Passphrases That You Can Memorize — But That Even the NSA Can’t Guess
https://firstlook.org/theintercept/2015/03/26/passphrases-can-memorize-attackers-cant-guess/

This is sort of a re-tweet, but having studied a bit of the science behind cryptography over the years (I once ‘invented’ an encryption algorithm and even presented it to a cryptography expert (being ignorant can have amazing payoffs if you are lucky); only later did I realize how cheeky I was and later still after doing some entropy analysis did I realize that my algorithm sucked massively) I have a very good feeling about this. Diceware is a very simple, yet elegant and effective way to produce passphrases that have a useful amount of entropy (the article does a decent job of explaining this) yet are feasible to remember. While unnecessary, throwing capitalization and/or punctuation adds a few more bits of entropy against those performing an attack.

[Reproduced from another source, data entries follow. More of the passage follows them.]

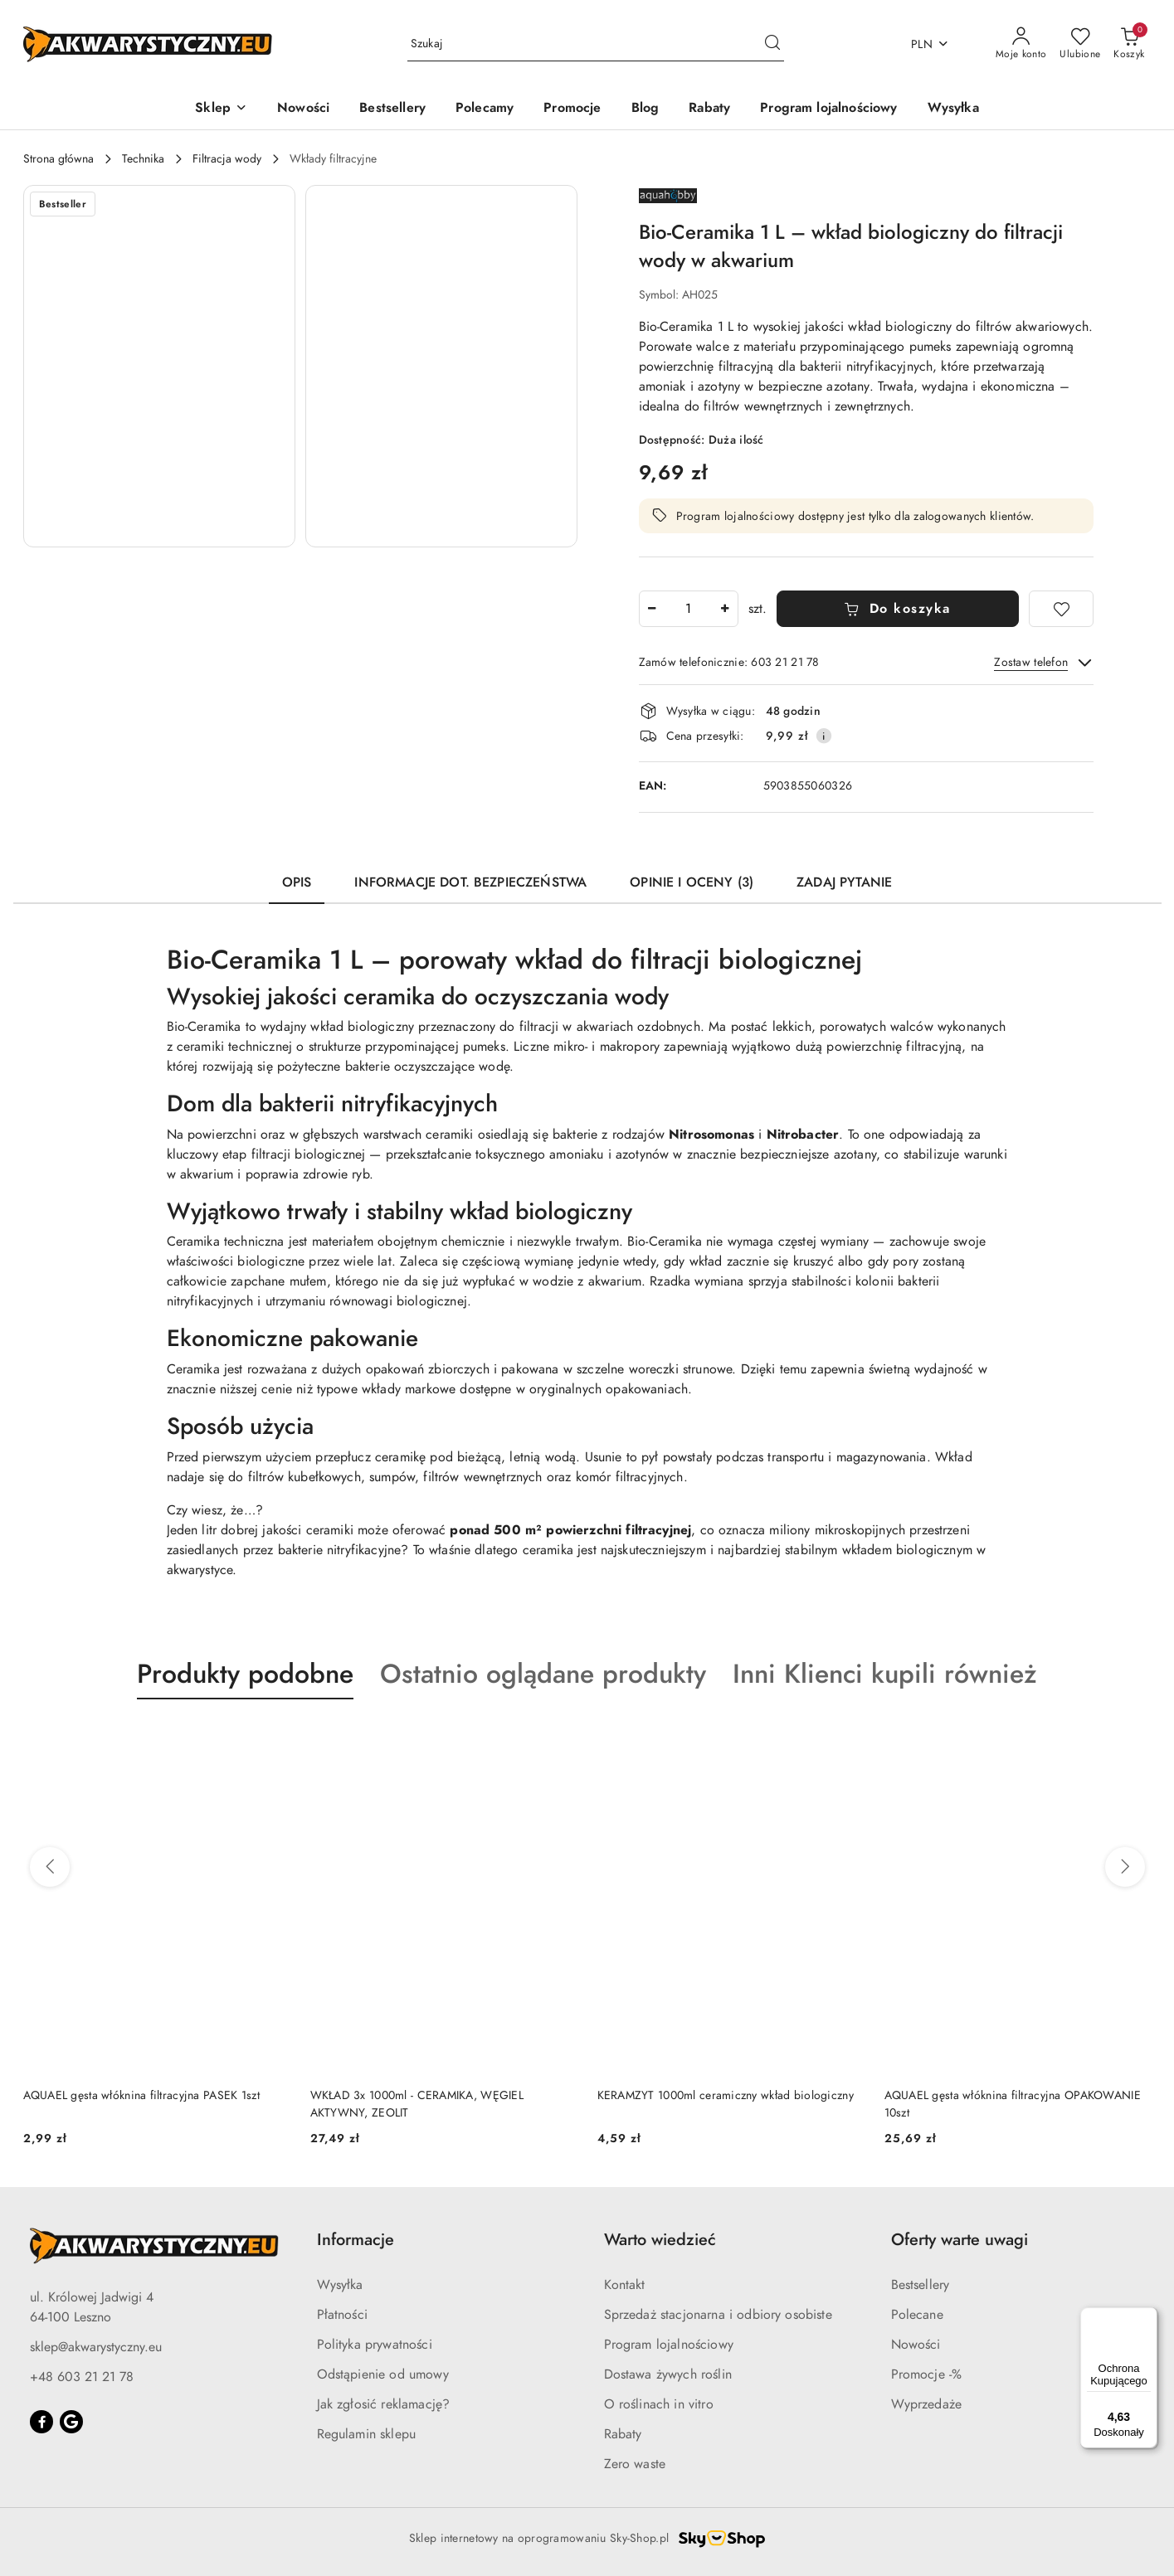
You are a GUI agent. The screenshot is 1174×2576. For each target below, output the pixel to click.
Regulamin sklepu (367, 2434)
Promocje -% (926, 2374)
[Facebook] (41, 2421)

A note to reinforce the comments regarding using this technique for websites/cloud authentication: it is not feasible to test a trillion passphrases a second across the Internet against a busy server so it isn’t necessary to have the same level of entropy. Also, there are plenty of attacks that make having the best passphrase irrelevant anyway. This Diceware approach is for securing things you have physical control over (though, a note to you paranoid types: physical control is not total control if the device can ever be accessed via a device that has ever been connected in any way to any network that has ever been connected to the Internet at any time).